- Para 4 personas:
- 1 kg de almejas
- ½ cebolla
- ½ bulbo de hinojo
- ½ vaso de vino blanco seco
- 2 dientes de ajo
- 10 hebras de cebollino
- 1 rama de perejil
- 100 ml de aceite de oliva virgen extra
- 1 cucharadita de harina
- Sal
- Pimienta negra
Cubre las almejas, en un recipiente, con agua fría y un chorrito de vinagre. Déjalas en remojo media hora. Una vez transcurrido ese tiempo, elimina el agua, pásalas a un colador grande y ponlas bajo el agua fría para eliminar restos de arena. Colócalas en una cazuela, vierte el vino y un vaso de agua, y cuece a fuego medio hasta que las almejas se abran.
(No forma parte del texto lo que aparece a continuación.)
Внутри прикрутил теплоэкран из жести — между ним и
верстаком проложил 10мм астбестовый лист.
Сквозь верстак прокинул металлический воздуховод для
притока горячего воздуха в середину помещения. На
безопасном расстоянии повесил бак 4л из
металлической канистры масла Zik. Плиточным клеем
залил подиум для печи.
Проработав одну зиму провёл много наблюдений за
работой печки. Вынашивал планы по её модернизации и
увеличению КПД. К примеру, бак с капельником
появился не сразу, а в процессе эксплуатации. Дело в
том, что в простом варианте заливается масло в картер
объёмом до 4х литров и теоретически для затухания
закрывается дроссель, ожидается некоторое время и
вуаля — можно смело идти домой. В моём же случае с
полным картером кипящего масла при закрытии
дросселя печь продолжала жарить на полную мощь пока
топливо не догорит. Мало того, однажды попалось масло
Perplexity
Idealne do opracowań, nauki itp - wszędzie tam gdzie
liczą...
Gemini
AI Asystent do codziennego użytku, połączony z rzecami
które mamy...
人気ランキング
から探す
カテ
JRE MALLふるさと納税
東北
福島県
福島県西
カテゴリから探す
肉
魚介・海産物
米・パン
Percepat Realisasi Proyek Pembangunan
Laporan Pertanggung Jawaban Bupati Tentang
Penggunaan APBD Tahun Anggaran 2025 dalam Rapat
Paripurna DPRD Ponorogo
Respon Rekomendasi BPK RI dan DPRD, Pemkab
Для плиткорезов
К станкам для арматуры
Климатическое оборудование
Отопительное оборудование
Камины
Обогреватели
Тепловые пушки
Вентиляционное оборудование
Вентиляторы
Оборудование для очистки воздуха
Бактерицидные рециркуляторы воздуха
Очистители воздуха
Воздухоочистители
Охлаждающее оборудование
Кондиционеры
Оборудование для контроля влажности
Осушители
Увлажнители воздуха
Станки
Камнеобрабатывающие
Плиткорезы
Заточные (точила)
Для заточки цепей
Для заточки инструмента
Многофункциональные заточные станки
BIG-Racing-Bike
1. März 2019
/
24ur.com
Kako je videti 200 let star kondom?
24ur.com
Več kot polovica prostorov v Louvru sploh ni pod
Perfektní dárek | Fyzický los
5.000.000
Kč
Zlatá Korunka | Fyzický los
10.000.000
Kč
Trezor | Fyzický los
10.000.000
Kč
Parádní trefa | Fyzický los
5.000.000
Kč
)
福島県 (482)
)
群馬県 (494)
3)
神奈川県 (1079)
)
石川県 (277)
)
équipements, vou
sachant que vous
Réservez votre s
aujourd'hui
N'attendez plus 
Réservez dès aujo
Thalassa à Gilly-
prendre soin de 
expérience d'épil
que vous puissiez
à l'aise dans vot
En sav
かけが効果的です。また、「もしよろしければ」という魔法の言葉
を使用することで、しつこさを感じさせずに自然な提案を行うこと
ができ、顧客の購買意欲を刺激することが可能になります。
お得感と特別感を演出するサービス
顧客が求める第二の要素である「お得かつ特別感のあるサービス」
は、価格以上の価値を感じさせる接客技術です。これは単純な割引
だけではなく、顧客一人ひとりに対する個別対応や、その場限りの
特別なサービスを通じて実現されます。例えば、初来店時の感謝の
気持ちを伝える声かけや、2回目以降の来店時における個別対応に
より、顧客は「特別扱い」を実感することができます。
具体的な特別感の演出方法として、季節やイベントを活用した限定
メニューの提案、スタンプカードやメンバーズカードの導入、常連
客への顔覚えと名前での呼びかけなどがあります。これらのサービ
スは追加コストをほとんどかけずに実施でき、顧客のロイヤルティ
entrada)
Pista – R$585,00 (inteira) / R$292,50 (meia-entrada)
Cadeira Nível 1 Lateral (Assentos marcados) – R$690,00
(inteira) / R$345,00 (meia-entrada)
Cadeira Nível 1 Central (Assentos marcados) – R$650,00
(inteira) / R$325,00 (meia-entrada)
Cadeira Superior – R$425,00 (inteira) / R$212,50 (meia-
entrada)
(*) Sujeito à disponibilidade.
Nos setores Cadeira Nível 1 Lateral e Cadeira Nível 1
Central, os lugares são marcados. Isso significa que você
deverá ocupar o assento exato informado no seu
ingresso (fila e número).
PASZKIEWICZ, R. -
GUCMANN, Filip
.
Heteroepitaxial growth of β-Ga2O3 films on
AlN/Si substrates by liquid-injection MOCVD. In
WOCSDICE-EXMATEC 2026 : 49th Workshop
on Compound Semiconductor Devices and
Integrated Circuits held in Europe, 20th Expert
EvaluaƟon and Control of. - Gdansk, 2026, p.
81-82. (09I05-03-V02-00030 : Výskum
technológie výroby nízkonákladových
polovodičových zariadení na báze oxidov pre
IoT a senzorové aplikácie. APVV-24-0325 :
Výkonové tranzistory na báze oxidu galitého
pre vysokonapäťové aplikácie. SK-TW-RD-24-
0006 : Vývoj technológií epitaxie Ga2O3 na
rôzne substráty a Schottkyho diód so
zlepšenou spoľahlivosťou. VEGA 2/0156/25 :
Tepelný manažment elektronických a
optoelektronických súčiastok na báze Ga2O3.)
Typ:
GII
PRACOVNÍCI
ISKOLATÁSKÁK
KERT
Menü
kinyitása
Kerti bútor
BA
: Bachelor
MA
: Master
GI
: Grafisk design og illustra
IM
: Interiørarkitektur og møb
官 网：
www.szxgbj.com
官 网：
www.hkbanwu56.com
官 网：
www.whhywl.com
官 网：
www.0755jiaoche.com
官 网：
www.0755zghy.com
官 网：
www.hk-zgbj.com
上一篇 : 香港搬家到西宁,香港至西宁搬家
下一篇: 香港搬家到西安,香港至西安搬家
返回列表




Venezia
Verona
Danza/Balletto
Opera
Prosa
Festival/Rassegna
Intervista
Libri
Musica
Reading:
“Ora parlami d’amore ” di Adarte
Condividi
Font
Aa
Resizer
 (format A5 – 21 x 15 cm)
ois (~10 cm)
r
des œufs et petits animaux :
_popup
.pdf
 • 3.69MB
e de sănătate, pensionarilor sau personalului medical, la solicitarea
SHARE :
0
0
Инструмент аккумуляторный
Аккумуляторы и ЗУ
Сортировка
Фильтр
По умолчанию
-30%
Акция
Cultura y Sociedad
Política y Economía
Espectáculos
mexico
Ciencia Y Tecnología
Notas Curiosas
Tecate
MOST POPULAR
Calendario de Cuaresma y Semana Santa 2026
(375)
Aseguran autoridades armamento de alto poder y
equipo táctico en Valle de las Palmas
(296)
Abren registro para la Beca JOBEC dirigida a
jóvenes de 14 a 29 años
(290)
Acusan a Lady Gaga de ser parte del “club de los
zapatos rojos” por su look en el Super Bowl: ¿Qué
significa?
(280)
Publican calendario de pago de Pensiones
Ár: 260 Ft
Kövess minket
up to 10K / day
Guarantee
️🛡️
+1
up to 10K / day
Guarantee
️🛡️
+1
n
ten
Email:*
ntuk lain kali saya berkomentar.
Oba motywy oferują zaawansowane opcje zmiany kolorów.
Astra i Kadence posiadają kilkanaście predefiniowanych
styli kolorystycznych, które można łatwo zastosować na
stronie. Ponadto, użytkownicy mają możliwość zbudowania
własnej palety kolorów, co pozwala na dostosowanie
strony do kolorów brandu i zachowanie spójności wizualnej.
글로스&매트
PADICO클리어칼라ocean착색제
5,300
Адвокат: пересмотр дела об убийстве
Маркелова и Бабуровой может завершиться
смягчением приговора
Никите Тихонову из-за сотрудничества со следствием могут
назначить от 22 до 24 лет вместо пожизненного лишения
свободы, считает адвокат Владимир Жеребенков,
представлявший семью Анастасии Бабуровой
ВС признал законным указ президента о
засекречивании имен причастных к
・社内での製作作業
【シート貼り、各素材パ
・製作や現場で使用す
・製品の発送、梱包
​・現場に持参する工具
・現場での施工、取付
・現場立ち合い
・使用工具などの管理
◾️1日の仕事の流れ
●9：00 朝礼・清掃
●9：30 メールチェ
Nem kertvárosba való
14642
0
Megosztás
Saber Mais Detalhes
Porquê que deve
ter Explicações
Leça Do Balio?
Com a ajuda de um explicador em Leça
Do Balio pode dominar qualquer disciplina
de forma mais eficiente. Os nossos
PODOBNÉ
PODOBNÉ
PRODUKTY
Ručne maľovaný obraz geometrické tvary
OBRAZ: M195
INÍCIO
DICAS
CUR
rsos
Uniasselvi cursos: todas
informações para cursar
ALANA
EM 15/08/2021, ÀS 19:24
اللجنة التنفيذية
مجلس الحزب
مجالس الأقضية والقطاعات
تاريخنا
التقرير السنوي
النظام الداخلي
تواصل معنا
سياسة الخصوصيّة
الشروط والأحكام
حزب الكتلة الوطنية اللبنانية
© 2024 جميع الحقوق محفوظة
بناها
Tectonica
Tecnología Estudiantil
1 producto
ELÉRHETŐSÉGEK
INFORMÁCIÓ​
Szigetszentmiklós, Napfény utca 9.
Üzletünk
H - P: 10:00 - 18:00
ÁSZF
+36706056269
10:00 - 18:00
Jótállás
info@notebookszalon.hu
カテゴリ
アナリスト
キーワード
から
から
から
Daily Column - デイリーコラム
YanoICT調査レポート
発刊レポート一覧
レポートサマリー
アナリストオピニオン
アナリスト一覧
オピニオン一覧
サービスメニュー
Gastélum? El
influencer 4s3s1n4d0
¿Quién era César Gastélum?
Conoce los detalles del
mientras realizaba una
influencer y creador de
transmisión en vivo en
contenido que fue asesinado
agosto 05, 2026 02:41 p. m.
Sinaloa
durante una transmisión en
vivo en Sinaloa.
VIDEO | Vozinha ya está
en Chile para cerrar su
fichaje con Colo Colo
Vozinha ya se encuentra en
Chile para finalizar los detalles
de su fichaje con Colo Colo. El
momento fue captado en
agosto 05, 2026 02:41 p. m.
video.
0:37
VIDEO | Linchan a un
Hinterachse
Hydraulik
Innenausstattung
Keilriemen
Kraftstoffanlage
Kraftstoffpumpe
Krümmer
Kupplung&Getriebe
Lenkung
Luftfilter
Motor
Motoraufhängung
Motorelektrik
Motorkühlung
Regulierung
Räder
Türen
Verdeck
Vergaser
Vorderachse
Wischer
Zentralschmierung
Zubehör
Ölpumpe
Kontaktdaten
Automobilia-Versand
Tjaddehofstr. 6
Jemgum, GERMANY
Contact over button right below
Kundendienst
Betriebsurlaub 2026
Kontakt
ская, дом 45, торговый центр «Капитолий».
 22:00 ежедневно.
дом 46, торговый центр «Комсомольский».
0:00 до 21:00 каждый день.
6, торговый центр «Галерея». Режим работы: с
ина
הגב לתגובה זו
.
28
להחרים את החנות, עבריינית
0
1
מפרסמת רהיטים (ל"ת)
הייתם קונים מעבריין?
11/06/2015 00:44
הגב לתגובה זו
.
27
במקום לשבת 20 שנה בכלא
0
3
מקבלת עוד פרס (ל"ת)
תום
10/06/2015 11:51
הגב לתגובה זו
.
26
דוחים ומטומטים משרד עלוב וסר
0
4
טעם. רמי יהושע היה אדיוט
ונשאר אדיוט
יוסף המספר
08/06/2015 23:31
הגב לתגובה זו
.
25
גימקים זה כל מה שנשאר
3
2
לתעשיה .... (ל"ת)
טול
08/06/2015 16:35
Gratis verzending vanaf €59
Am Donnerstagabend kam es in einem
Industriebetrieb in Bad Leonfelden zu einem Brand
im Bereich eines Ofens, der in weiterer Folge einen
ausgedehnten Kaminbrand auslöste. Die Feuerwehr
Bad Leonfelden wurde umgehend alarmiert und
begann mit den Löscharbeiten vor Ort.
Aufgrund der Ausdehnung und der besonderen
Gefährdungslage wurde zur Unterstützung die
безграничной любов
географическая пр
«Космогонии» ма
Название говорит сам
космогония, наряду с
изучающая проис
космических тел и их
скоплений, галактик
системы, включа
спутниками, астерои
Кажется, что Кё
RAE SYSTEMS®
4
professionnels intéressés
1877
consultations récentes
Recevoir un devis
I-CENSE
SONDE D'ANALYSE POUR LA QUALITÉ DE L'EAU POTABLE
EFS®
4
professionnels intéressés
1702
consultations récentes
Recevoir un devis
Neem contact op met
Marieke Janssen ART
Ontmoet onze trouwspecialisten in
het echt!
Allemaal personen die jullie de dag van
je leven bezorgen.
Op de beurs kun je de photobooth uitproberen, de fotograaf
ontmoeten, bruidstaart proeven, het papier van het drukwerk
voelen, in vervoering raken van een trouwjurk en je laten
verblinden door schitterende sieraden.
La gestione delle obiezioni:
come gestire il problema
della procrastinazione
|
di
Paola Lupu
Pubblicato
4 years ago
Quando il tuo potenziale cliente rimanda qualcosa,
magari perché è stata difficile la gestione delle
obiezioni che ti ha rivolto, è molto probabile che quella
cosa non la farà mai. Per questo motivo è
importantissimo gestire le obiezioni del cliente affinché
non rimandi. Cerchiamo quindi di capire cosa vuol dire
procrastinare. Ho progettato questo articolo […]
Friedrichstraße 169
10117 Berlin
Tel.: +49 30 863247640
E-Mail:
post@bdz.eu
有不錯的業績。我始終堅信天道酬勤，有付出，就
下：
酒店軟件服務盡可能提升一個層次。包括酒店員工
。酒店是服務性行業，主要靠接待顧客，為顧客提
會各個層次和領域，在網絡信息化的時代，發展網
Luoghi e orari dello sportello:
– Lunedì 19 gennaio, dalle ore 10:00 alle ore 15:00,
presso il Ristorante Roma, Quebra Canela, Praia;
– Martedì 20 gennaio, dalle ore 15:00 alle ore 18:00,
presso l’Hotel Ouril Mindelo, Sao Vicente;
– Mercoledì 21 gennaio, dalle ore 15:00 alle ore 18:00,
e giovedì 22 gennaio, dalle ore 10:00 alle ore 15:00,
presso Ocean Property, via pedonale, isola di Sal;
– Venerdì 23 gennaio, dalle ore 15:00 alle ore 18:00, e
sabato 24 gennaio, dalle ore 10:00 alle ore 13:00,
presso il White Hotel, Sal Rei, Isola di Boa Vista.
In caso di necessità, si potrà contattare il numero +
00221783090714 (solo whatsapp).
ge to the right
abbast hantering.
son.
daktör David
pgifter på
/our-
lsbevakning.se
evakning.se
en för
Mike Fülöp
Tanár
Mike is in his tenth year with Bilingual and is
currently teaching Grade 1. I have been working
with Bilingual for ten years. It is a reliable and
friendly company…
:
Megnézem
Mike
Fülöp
En otra cazuela (si quieres, de barro) vierte el aceite y agrega la cebolla y el hinojo, muy picaditos, y un diente de ajo prensado. Sazona con sal y sofríe a fuego suave hasta que la cebolla esté muy blandita. Agrega la harina, mezcla rápidamente y vierte el caldo de cocción de las almejas. Rectifica el punto de sal y cuece hasta que el caldo quede reducido a menos de la mitad de su volumen. Añade el cebollino cortado en trocitos, el perejil picado y las almejas.
Cuece a fuego suave durante tres minutos y mueve la cazuela con cuidado. Después, espolvorea con el otro diente de ajo prensado. Sirve al momento.